Encroachment is catchall term used by the Pentagon to describe any activity that takes place near military bases and is regarded as intrusive or threatening to activities such as training or testing.
Over the past two decades, encroachers have included suburban sprawl, environmental regulations and, of late, clean-energy projects.
A recent flap involves Defense Department efforts to block construction in Oregon of what could be the largest wind farm in the United States because turbines interfere with air-traffic control radar.
The Air Force operates the radar in Fossil, Ore., which is 70 miles from the proposed wind farm. The Federal Aviation Administration also opposes the project.
Clean-energy projects of the sort are expected to grow in the United States, and the Defense Department is worried about a possible onslaught of encroachment. The Pentagon is the nation’s largest landowner, with more than 500 military bases. It is also the single largest consumer of energy in the United States.
Officials predict that encroachment is only going to get worse as more wind and solar farms, or even offshore drilling, get under way.
“This is huge issue for us in the Defense Department,” said Maureen Sullivan, director of environmental management at the office of the secretary of defense. By contrast, in years past, energy encroachment disputes have been relatively minor, she said at a forum in Washington, D.C., hosted by Global Green USA.

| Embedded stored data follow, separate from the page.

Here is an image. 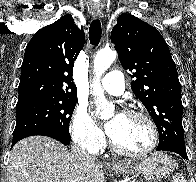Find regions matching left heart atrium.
Returning <instances> with one entry per match:
<instances>
[{
  "label": "left heart atrium",
  "instance_id": "1",
  "mask_svg": "<svg viewBox=\"0 0 196 182\" xmlns=\"http://www.w3.org/2000/svg\"><path fill=\"white\" fill-rule=\"evenodd\" d=\"M123 122H124V115L123 114L117 115L114 120L110 121L106 126V130H107L108 135L113 138L118 133Z\"/></svg>",
  "mask_w": 196,
  "mask_h": 182
}]
</instances>
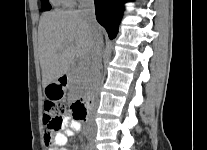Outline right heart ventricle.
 <instances>
[{"mask_svg":"<svg viewBox=\"0 0 207 150\" xmlns=\"http://www.w3.org/2000/svg\"><path fill=\"white\" fill-rule=\"evenodd\" d=\"M52 2L56 6H69L72 4L70 0H52Z\"/></svg>","mask_w":207,"mask_h":150,"instance_id":"e07e8e85","label":"right heart ventricle"}]
</instances>
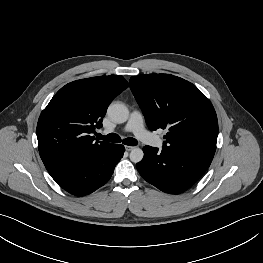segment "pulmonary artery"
<instances>
[{"mask_svg":"<svg viewBox=\"0 0 263 263\" xmlns=\"http://www.w3.org/2000/svg\"><path fill=\"white\" fill-rule=\"evenodd\" d=\"M124 131L132 132L140 141L148 143L152 146L161 148L163 142L157 136L148 132L144 127L143 116L139 111H133L126 125Z\"/></svg>","mask_w":263,"mask_h":263,"instance_id":"1","label":"pulmonary artery"}]
</instances>
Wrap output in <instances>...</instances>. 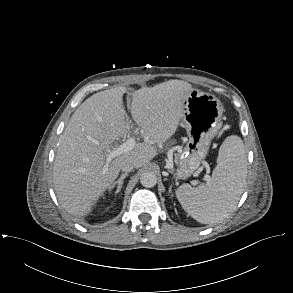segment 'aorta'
Segmentation results:
<instances>
[{
  "label": "aorta",
  "instance_id": "1",
  "mask_svg": "<svg viewBox=\"0 0 293 293\" xmlns=\"http://www.w3.org/2000/svg\"><path fill=\"white\" fill-rule=\"evenodd\" d=\"M140 182L146 188L154 187L157 184V176L154 172L146 171L141 174Z\"/></svg>",
  "mask_w": 293,
  "mask_h": 293
}]
</instances>
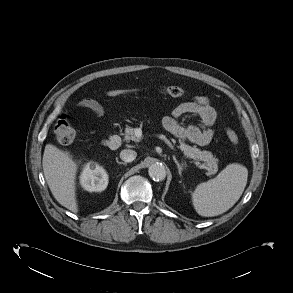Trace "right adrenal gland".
Wrapping results in <instances>:
<instances>
[{
  "label": "right adrenal gland",
  "mask_w": 293,
  "mask_h": 293,
  "mask_svg": "<svg viewBox=\"0 0 293 293\" xmlns=\"http://www.w3.org/2000/svg\"><path fill=\"white\" fill-rule=\"evenodd\" d=\"M116 162L120 165H126V163L119 161L118 158H116Z\"/></svg>",
  "instance_id": "right-adrenal-gland-1"
}]
</instances>
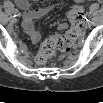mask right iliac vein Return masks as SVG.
<instances>
[{
  "mask_svg": "<svg viewBox=\"0 0 103 103\" xmlns=\"http://www.w3.org/2000/svg\"><path fill=\"white\" fill-rule=\"evenodd\" d=\"M16 19L15 18H11V23H15Z\"/></svg>",
  "mask_w": 103,
  "mask_h": 103,
  "instance_id": "obj_1",
  "label": "right iliac vein"
}]
</instances>
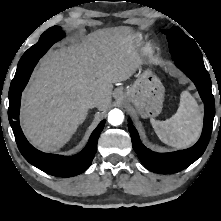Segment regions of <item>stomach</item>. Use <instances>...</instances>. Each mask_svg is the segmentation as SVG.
<instances>
[{"label":"stomach","instance_id":"obj_1","mask_svg":"<svg viewBox=\"0 0 221 221\" xmlns=\"http://www.w3.org/2000/svg\"><path fill=\"white\" fill-rule=\"evenodd\" d=\"M165 88L154 73L147 69L137 75L134 84L125 92V99L133 104L141 117H155L161 113Z\"/></svg>","mask_w":221,"mask_h":221}]
</instances>
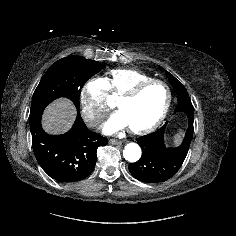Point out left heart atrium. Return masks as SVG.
Returning a JSON list of instances; mask_svg holds the SVG:
<instances>
[{
	"label": "left heart atrium",
	"mask_w": 236,
	"mask_h": 236,
	"mask_svg": "<svg viewBox=\"0 0 236 236\" xmlns=\"http://www.w3.org/2000/svg\"><path fill=\"white\" fill-rule=\"evenodd\" d=\"M128 127L125 116L119 111L113 114L103 125L102 131L107 135H112Z\"/></svg>",
	"instance_id": "left-heart-atrium-1"
}]
</instances>
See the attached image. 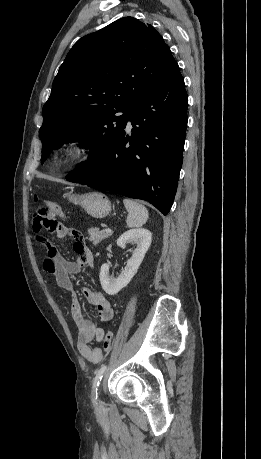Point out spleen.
Masks as SVG:
<instances>
[{
    "label": "spleen",
    "instance_id": "spleen-1",
    "mask_svg": "<svg viewBox=\"0 0 261 459\" xmlns=\"http://www.w3.org/2000/svg\"><path fill=\"white\" fill-rule=\"evenodd\" d=\"M123 203L128 212L126 223L129 228H139L147 222L149 214L145 206L130 199H124Z\"/></svg>",
    "mask_w": 261,
    "mask_h": 459
}]
</instances>
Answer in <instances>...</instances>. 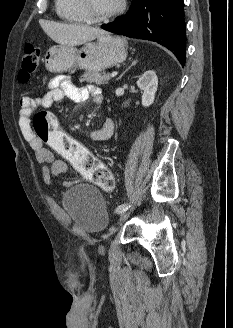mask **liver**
<instances>
[{"mask_svg": "<svg viewBox=\"0 0 233 328\" xmlns=\"http://www.w3.org/2000/svg\"><path fill=\"white\" fill-rule=\"evenodd\" d=\"M44 32L56 43L66 46L84 44L105 34V31L87 25L40 21Z\"/></svg>", "mask_w": 233, "mask_h": 328, "instance_id": "liver-1", "label": "liver"}]
</instances>
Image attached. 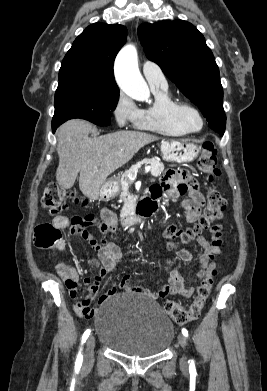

Given the anticipated expansion of renewable energy projects in the United States, the Defense Department is struggling with how to deal with what could be increasingly more complex challenges, Sullivan said.
Legal wrangles over the use of land, air or water where the U.S. military operates or trains will put the Defense Department in the uncomfortable position of having to rebuff green projects at a time when the Pentagon is promoting its own efforts to generate and use renewable energy.
Defense Secretary Robert Gates set a goal of producing or procuring 25 percent of the department’s electric energy needs from renewable sources by 2025. That is an ambitious objective considering that only 5 percent of the military’s electricity today comes from renewable sources.
The services are pursuing a number of green programs. The Navy is developing a "green" carrier strike group to run completely on alternative fuels by 2016. The Army is building a 500-megawatt solar power generation plant in Fort Irwin, Calif. The Air Force has a goal of meeting 25 percent of base energy needs with renewable energy sources by 2025. The Marine Corps has launched a campaign aimed at reducing energy intensity, water consumption and increasing the use of renewable electric energy. The Environmental Protection Agency even named the Air Force, as one of its “Green Power” partners and the top renewable energy purchaser in the country in 2006, noted Schuyler Null, a research assistant at Global Green USA.